PIN_DIGIT = [1,2,3,4]
PIN_SEGMENT = [5,6,7,8,9,10,11]

FONT = {
 ' ': [0, 0, 0, 0, 0, 0, 0],
 '0': [1, 1, 1, 1, 1, 1, 0],
 '1': [0, 1, 1, 0, 0, 0, 0],
 '2': [1, 1, 0, 1, 1, 0, 1],
 '3': [1, 1, 1, 1, 0, 0, 1]
 # ...
}

def display_init():
  GPIO.setmode(GPIO.BOARD)
  for p in PIN_DIGIT:
    GPIO.output(p, False)
    GPIO.setup(p, GPIO.OUT)
  for p in PIN_SEGMENT:
    GPIO.setup(p, GPIO.IN)

def display_update(text: str=""):
  N_digits = len(PIN_DIGIT)
  text = text.ljust(N_digits)

  for p_digit, char in zip(PIN_DIGIT, text):
    GPIO.output(p_digit, True)
    glyph = FONT.get(char, FONT[' '])
    for seg, p_seg in zip(glyph, PIN_SEGMENT):
      GPIO.setup(p_seg, GPIO.OUT)
      GPIO.output(p_seg, seg)
      time.sleep(T1)
      GPIO.setup(p_seg, GPIO.IN)
      time.sleep(T2)
    GPIO.output(p_digit, False)
    time.sleep(T3)

def display_shutdown():
  for p in PIN_DIGIT:
    GPIO.setup(p, GPIO.IN)
  GPIO.cleanup()

if __name__=="__main__":
  display_init()
  display_update("4242")
  display_shutdown()

Answer 2

You said this: -

When one high-side's off and on's on, the Source of both the high-side MOSFETs incorrectly both provide 12V.

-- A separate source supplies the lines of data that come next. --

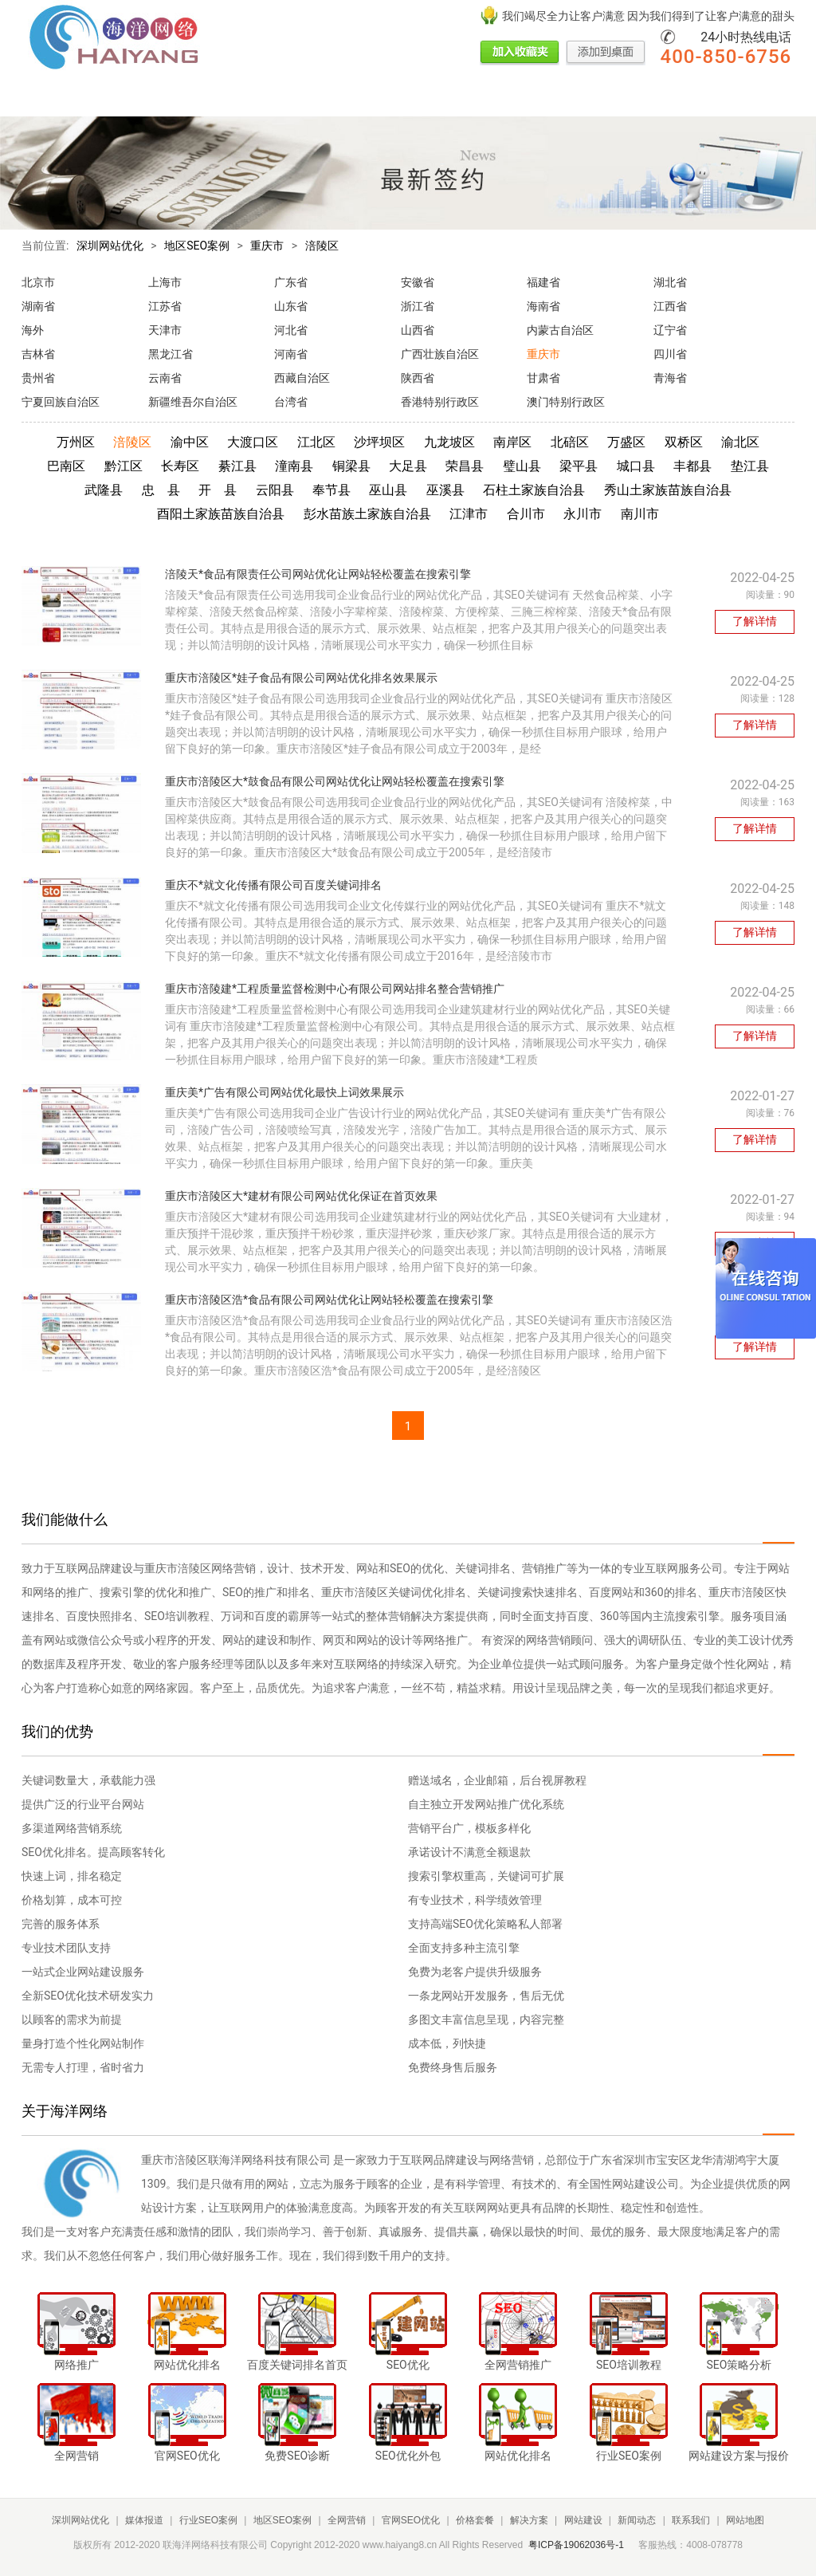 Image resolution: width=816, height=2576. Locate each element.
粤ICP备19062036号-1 (576, 2544)
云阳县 (275, 490)
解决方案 (485, 98)
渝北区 (740, 442)
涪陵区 (322, 245)
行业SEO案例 (162, 98)
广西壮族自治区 (440, 354)
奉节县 (331, 490)
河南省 (291, 354)
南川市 (640, 513)
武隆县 (103, 490)
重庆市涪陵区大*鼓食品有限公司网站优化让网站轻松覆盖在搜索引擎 (334, 781)
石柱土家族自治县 (534, 490)
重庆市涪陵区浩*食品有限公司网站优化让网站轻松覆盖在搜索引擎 (329, 1299)
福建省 (543, 282)
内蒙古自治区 (560, 330)
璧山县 (522, 466)
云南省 (165, 378)
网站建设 (539, 98)
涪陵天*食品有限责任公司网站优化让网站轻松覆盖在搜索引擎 (318, 574)
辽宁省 (670, 330)
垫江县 (750, 466)
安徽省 (417, 282)
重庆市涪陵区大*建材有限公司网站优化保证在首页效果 (301, 1196)
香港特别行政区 (440, 401)
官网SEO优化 (366, 98)
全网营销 (302, 98)
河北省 (291, 330)
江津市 (468, 513)
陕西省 (417, 378)
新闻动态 (593, 98)
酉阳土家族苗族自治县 (220, 513)
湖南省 (38, 306)
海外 (33, 330)
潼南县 (294, 466)
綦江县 (237, 466)
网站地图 (745, 2520)
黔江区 (123, 466)
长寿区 (180, 466)
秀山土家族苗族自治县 (668, 490)
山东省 (291, 306)
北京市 (38, 282)
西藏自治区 (302, 378)
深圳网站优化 (109, 245)
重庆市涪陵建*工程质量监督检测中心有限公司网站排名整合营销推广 (334, 988)
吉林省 (38, 354)
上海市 (165, 282)
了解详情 (754, 621)
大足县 (408, 466)
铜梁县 (351, 466)
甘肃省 (543, 378)
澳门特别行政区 (566, 401)
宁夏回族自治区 (61, 401)
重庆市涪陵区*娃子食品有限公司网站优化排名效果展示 (301, 677)
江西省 (670, 306)
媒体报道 (98, 98)
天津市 (165, 330)
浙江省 (417, 306)
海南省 (543, 306)
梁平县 (578, 466)
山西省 (417, 330)
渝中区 (190, 442)
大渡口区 (252, 442)
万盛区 (626, 442)
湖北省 (670, 282)
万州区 (76, 442)
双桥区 (684, 442)
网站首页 (44, 98)
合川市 (526, 513)
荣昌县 (464, 466)
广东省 (291, 282)
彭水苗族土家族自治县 (367, 513)
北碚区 (570, 442)
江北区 (316, 442)
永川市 (582, 513)
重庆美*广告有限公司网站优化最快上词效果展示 (284, 1092)
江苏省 (165, 306)
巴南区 (66, 466)
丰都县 (692, 466)
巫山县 (388, 490)
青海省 (670, 378)
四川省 (670, 354)
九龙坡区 (449, 442)
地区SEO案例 (237, 98)
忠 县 (161, 490)
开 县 (217, 490)
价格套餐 (431, 98)
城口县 (636, 466)
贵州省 (38, 378)
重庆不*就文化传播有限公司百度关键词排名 (273, 885)
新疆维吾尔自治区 (192, 401)
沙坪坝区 (379, 442)
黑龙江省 (170, 354)
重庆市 (267, 245)
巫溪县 (445, 490)
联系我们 (648, 98)
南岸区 (512, 442)
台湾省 (291, 401)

And it doesn't make sense because the sources are always connected to 12 volts. I think you may have meant to say "drain" instead: -

When one high-side's off and on's on, the DRAIN of both the high-side MOSFETs incorrectly both provide 12V.

If this is indeed what you meant then, if the low-side MOSFET is deactivated, the electromagnet load on the activated high-side MOSFET will pass 12 volts through to the drain of the deactivated low-side MOSFET and then, the 2nd electromagnet load will pass that 12 volts through to the other high-side MOSFET.